SALT Update: Whistle Blower Actions – Not Just a Problem for Large Corportations

IL Tax

 

Whistle blower cases have become a problem in numerous states, including Illinois.

Here’s a short glimpse into how the process works. The principal targets are businesses that:

  • Make some sales at retail, even if this is just a small percentage of total sales
  • Have a website, over which sales are made, even if it just a small percentage of total sales

The typical scenario is that a law firm which specializes in bringing these sort of actions (legally referred to as the “relator”) will have an employee select a target. It appears that targets are usually found by searching online. A small purchase will be made by the relator, often less than $20. The relator will then see if sales tax is charged on the amount of shipping and handling billed on the invoice. If it is not, then the relator will file (if the target is in Illinois) a “False Claims Act Complaint” in Circuit Court (in Illinois, typically Cook County). The target’s first indication that it has been named in a lawsuit is when it receives of copy of the complaint.

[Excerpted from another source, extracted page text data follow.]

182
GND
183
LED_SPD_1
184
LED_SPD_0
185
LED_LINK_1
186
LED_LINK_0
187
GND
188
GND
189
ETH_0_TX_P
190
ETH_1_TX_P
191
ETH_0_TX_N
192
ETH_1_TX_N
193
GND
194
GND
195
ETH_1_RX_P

For companies that find themselves in this position, the first action should probably be to consult with their accountant to review the documentation that is part of the complaint to determine if its claim regarding the target’s treatment of sales and use tax is correct or not. The next step is to retain an attorney who has experience in this area. Even in cases in which the complaint appears to be frivolous, judges rarely dismiss these actions, forcing them into the full hearing process. If the court agrees the tax has not been properly charged, the next step is to determine the extent of the problem (beyond just the relator’s purchase). To the amount of tax determined to have been underpaid will be added penalties and interest. Often, a treble damages rule will apply, meaning the target will owe three times the tax (along with penalties and interest) determined as underpaid.   Finally, the target will also be ordered to pay the relator’s fees. The bottom line is that targets often settle with the relator out of court even in the target has good facts, to avoid extensive legal fees and the chance that the decision might not be in their favor.

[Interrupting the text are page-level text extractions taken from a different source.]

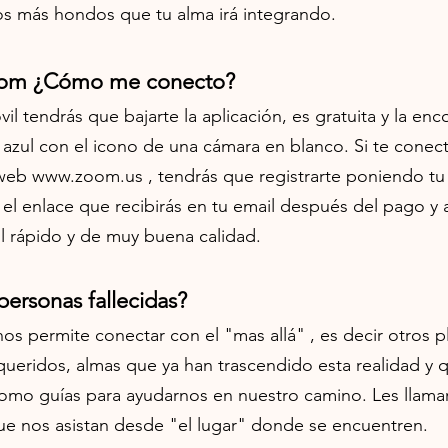
os más hondos que tu alma irá integrando
.
oom ¿Cómo me conecto?
il tendrás que bajarte la aplicación, es gratuita y la en
 azul con el icono de una cámara en blanco. Si te conec
 web
www.zoom.us
, tendrás que registrarte poniendo tu
 el enlace que recibirás en tu email después del pago y a
cil rápido y de muy buena calidad.
ersonas fallecidas?
o nos permite conectar con el "mas allá" , es decir otros
 queridos, almas que ya han trascendido esta realidad y
mo guías para ayudarnos en nuestro camino.
Les llama
ue nos asistan desde "el lugar" donde se encuentren
.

Many companies determine that the best policy might be to charge taxes on delivery, shipping, and handling fees and be “done with it”. But, recently a rash of class actions suits brought in various states have pursued companies selling at retail for over collection over sales and use taxes. The most notable of these cases have been against “Papa John’s” for collecting tax on delivery fees.

Faced with this “Catch 22” situation, companies selling at retail should strongly consider a review of their sales and use tax billing policies and procedures by a professional in this area as these actions have been filed against companies of all sizes.